Un alto funcionario cercano a Trump propone un modelo de “zonas controladas” que recuerda peligrosamente a la Alemania de posguerra, desatando críticas por su similitud con esquemas coloniales y por ignorar la soberanía ucraniana.
Mientras el conflicto en Ucrania sigue sin una resolución clara, una propuesta surgida del entorno del expresidente estadounidense Donald Trump ha encendido las alarmas entre analistas y diplomáticos. La idea, presentada por el general retirado Keith Kellogg —asesor de seguridad nacional de la administración Trump— plantea una partición de facto del país, con zonas administradas por fuerzas británicas y francesas en el oeste y bajo control ruso en el este.
La comparación con Berlín tras la Segunda Guerra Mundial no tardó en aparecer en su argumentario, pero este paralelismo ha sido duramente criticado por ignorar que, a diferencia de la Alemania nazi, Ucrania es una democracia legítima, invadida por una potencia extranjera. “Se trata de un enfoque reduccionista y peligroso”, apuntan expertos en relaciones internacionales, que consideran que aceptar este esquema equivaldría a validar la ocupación ilegal del territorio ucraniano.

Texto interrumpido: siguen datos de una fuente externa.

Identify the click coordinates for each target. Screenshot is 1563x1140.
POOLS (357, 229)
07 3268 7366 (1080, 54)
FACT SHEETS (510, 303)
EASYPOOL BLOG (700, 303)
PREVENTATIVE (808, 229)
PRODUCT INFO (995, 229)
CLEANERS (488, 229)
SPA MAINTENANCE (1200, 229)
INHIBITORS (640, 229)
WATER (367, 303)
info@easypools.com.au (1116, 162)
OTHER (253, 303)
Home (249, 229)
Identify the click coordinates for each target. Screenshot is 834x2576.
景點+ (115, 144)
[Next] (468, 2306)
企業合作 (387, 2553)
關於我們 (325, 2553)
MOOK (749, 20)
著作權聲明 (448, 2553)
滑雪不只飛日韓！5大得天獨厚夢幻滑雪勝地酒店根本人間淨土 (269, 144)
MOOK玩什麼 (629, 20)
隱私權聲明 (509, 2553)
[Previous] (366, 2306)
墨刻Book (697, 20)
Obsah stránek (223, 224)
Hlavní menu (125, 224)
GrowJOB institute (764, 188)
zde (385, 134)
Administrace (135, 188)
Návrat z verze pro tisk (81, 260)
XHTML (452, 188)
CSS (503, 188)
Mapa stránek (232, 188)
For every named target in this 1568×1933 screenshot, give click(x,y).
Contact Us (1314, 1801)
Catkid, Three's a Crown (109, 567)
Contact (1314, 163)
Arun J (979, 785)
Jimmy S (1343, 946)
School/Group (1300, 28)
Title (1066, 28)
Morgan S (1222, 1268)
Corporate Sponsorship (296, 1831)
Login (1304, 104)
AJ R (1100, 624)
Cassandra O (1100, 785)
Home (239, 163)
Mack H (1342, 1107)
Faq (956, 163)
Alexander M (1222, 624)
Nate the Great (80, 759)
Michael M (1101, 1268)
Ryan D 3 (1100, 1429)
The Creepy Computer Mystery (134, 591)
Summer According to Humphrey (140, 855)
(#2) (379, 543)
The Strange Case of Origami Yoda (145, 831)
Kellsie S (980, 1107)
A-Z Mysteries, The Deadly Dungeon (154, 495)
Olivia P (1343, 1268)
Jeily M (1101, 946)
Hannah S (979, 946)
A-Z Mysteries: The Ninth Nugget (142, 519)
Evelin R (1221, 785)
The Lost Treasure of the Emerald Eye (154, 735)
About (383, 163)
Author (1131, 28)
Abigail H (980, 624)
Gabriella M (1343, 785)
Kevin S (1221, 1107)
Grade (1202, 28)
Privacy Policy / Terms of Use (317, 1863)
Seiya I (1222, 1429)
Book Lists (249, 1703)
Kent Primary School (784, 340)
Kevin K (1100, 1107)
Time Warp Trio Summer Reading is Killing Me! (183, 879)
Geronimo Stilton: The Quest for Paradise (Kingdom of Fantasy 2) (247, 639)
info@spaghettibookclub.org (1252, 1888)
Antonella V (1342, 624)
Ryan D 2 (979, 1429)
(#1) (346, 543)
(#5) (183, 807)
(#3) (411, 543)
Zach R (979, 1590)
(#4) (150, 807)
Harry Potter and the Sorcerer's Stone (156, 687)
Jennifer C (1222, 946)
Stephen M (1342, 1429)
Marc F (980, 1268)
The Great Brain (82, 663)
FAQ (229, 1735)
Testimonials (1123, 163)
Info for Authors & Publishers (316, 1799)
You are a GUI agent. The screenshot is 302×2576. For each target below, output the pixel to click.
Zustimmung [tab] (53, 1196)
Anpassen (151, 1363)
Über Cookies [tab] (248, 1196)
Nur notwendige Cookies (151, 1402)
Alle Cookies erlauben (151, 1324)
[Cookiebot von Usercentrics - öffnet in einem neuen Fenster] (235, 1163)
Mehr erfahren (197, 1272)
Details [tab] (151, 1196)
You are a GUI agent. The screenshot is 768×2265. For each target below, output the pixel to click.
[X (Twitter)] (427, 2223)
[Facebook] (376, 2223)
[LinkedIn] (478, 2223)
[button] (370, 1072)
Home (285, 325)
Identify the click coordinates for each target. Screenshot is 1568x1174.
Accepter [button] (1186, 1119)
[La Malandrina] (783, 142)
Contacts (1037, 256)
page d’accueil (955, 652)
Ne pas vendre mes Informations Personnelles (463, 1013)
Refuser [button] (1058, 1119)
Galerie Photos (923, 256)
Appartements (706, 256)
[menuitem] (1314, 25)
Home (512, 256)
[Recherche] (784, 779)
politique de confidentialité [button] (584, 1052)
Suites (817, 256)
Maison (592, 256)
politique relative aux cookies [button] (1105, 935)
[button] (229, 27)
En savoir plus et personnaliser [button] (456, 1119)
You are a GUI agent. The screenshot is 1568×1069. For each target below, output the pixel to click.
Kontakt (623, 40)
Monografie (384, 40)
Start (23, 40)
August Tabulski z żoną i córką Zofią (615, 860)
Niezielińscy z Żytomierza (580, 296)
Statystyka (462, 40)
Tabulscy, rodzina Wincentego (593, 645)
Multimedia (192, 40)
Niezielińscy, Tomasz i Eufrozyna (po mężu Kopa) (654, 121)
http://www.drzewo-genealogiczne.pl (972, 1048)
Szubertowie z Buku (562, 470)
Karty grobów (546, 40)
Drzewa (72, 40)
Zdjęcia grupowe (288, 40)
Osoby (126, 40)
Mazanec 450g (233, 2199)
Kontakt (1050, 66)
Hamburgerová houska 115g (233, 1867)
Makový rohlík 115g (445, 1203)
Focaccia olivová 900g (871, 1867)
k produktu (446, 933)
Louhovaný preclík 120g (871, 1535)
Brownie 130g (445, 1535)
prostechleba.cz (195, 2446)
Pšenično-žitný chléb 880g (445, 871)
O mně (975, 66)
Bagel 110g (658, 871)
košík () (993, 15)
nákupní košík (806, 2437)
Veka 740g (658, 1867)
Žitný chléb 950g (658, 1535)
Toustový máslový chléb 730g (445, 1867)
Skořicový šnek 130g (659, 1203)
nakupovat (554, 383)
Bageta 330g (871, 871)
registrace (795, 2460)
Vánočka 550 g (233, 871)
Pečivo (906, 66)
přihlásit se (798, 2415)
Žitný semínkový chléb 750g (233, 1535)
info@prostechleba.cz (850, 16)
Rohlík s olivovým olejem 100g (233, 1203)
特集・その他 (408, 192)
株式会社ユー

Kellogg sostiene que su propuesta no debe entenderse como una provocación hacia Rusia. Sin embargo, plantea una línea de separación basada en el río Dniéper y la creación de una zona desmilitarizada de 30 kilómetros en torno al frente actual, con el previsible resultado de consolidar el control de Moscú sobre las regiones que ocupa desde 2022. Estados Unidos, según afirmó, no participaría con tropas terrestres ni respaldaría una coalición internacional si Reino Unido y Francia decidieran actuar por su cuenta.
A pesar de que se reconocen abiertamente las posibles violaciones del alto el fuego que este modelo podría conllevar, la estrategia apuesta por un supuesto equilibrio “monitoreable”. Pero este planteamiento técnico pasa por alto una cuestión de fondo: ¿por qué debe una nación invadida resignarse a convivir con su ocupante?
La propuesta aparece en un contexto de conversaciones discretas entre emisarios trumpistas y representantes del Kremlin. Uno de los nombres clave es Steve Witkoff, enviado especial de Trump para Oriente Medio, que recientemente se reunió con Vladímir Putin en San Petersburgo. Aunque no se han filtrado detalles concretos de la cita, medios como Reuters apuntan a que Rusia habría insistido en obtener el control oficial de al menos cuatro regiones ucranianas como condición previa para un acuerdo de paz.
El equipo de Trump no parece alineado del todo: mientras Witkoff transmite las exigencias del Kremlin, Kellogg sostiene que Ucrania jamás aceptará una cesión total. Sin embargo, su propio plan acaba validando esa cesión bajo otro nombre. ¿Paz o rendición encubierta?
Además, la idea de que un conflicto de este calibre puede resolverse con repartos territoriales negociados entre potencias externas evoca dinámicas propias de la Guerra Fría, no de un mundo que dice regirse por el derecho internacional. “Es una lógica imperial disfrazada de diplomacia”, comenta una fuente diplomática europea. “Y el silencio de algunos actores empieza a ser tan preocupante como la propuesta en sí”.
El verdadero temor para Kiev no es solo perder parte de su territorio, sino que se geste a sus espaldas un nuevo reparto del orden internacional con la excusa de “poner fin al conflicto”. El hipotético encuentro entre Trump y Putin, del que ya se empieza a hablar en Moscú, podría ser un escenario clave. Y el que más inquietud genera entre quienes aún creen que la paz no debe construirse a costa de sacrificar la justicia.